Junior Macedonian Mathematical Olympiad

We introduce the substitution $z=\gcd (x,y)$ and we get the equation $x+y^2+z^2=xyz$. There exist natural numbers $a$ and $b$ such that $x=az$ and $y=bz$. Then the equation gets the form $az+b^2{z}^2+z^2=ab{z}^3$, i.e. $a+b^{2}z+z=ab{z}^2$. Since the right-hand side is divisible by $z$ and two of the summands on the left-hand side are divisible by $z$, it follows that $a$ is divisible by $z$. Therefore, there exists a natural number $c$ such that $a=cz$. By substituting in the equation, the equation gets the form $cz+b^{2}z+z=cb{z}^3$, or $c+b^2+1=cb{z}^2$. Hence we get $b^2+1=c(b{z}^2-1)$. It is clear that $b{z}^2\ne 1$, since if that was not the case we would get $b^2+1=0$, which is impossible.
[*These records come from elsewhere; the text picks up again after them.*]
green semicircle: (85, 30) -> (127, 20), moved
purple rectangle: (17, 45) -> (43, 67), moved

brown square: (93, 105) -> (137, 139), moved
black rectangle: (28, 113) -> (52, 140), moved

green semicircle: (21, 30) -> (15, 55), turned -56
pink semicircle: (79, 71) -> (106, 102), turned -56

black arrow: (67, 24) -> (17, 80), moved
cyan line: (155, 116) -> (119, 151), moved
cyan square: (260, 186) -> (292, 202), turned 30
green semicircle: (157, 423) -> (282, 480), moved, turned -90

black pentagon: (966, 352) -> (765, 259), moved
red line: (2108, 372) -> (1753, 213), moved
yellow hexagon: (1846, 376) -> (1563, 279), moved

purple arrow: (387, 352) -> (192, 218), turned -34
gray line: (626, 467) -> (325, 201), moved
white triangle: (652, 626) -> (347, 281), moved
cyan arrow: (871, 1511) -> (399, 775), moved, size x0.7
Then we have $c=\frac{b^2+1}{b{z}^2-1}$.

By multiplying the equation by $z^2$, we get $c{z}^2=\frac{b^2{z}^2+z^2}{b{z}^2-1}=b+\frac{b+z^2}{b{z}^2-1}$. Since $c{z}^2$ is a natural number, $\frac{b+z^2}{b{z}^2-1}$ is also a natural number. Therefore, $b{z}^2-1\le b+z^2$, i.e. $$(z^2-1)(b-1)\le 2\dots \dots \dots \dots (1)$$ If $b=1$, then $c=\frac{2}{z^2-1}$ and hence $z^2=2$ or $z^2=3$, which is impossible. If $b=2$, then $c=\frac{5}{2z^2-1}$. If $2z^2-1=1$, then $z=1$. It follows that $c=5$, $a=5$, i.e. $x=5$ and $y=2$. If $2z^2-1=5$, then $z^2=3$, which is impossible. If $b=3$, then $c=\frac{10}{3z^2-1}$. The cases $3z^2-1=1$, $3z^2-1=5$ and $3z^2-1=10$ are impossible. If $3z^2-1=2$, then $z=1$. It follows that $c=5$, $a=5$, i.e. $x=5$ and $y=3$. If $b>3$ then from (1) it follows that $z=1$. Then $c=\frac{b^2+1}{b-1}=b+1+\frac{2}{b-1}$, from where we have $b=2$ or $b=3$, which contradicts the assumption that $b>3$. Therefore the solutions to the equation are $(x,y)=(5,2),(5,3)$.